If you have a system that works with grid-tied and battery backup, it typically is going to use a multimode inverter with a battery.

If you have a stand-alone PV system without grid-tied, then you only need an inverter that connects to the battery when you have a dc-coupled system.

With ac-coupling and dc-coupling, you are defining how PV will charge batteries. If you have to convert from dc PV to ac and then back to dc to charge the batteries, then it is ac-coupling. If you can go directly from dc PV to dc batteries, then it is dc-coupling.

A typical system that does ac-coupling will have interactive solar inverters that can be connected to the backed-up loads and the output of the battery inverter on a panelboard (subpanel or main service panel). When the grid goes down, these circuits will be isolated from the grid and you will essentially be operating an ac microgrid from the output of your battery inverter and you can keep the loads and the interactive inverters on.

A dc-coupled system in its simplest form will have 4 main components:

  1. PV
  2. Charge controller
  3. Battery
  4. Inverter

The PV is connected to the charge controller, so you do not overcharge the batteries.

The batteries are connected to the output of the charge controller.

The inverter is connected to the batteries (sometimes through the charge controller).

With a dc-coupled system in this explanation, if you are operating in stand-alone mode only, then you do not need a multimode inverter. If you are connected to the grid, you can have a multimode inverter.

Often the multimode inverter will have an internal automatic transfer switch (aka microgrid interconnect device or MID), where you will have 2 outputs, one which is for operating backed-up (stand-alone) loads and the other which is for loads that will be connected to the interactive output and do anti-islanding.

This MID is sometimes external to the inverter and can be used for ac-coupled and dc-coupled systems.

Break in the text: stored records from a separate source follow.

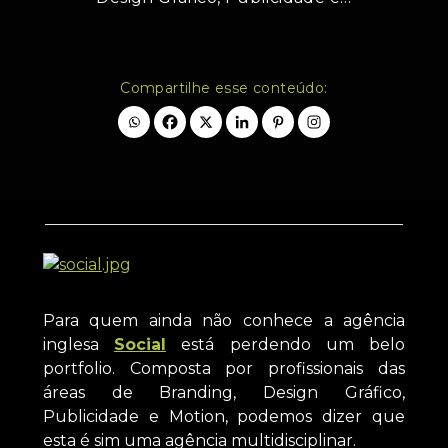
Compartilhe esse conteúdo:
Para quem ainda não conhece a agência
inglesa
Social
está perdendo um belo
portfolio. Composta por profissionais das
áreas de Branding, Design Gráfico,
Publicidade e Motion, podemos dizer que
esta é sim uma agência multidisciplinar.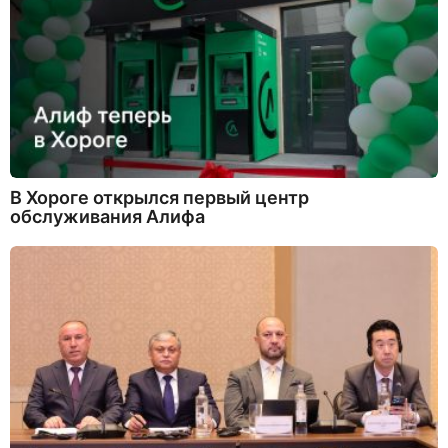
В Хороге открылся первый центр
обслуживания Алифа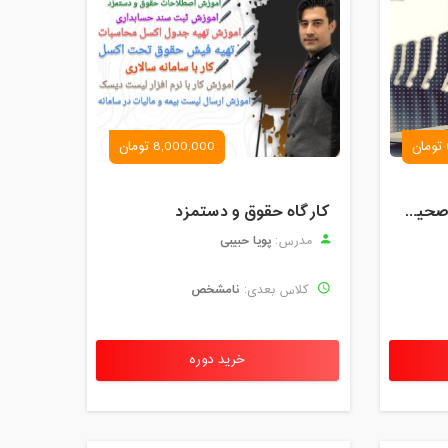
8,000,000 تومان
کارگاه آموزش روش های صحیح درس خواندن همراه با یادگیری بدون فراموشی
کارگاه حقوق و دستمزد
پویا حبیبی
مدرس:
نامشخص
کلاس بعدی:
خرید دوره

A battery inverter is a term that is often used to describe an inverter that is connected to a battery that can also do charging. The NEC defines an inverter as something that can convert dc to ac. With a battery, we can also convert ac to dc when we are charging, so a perhaps better word to use would be a battery inverter/charger or a battery electronic power converter. Because a battery inverter does convert dc to ac, I think it is still ok to call it an inverter, it’s just important to note that it can do more.

A stand-alone inverter output circuit is a constant voltage and frequency source that will increase current as loads demand it.

An interactive (grid-tied) inverter output circuit will match the grid’s frequency and voltage, and then send out current as the sunlight makes power available or as batteries are instructed to export. An interactive inverter is unable to make voltage and frequency on its own.

A “hybrid inverter” is essentially a charge controller and a multimode inverter in a single box that is connected to PV and batteries. (Hybrid inverter is not defined in the NEC and neither is microinverter).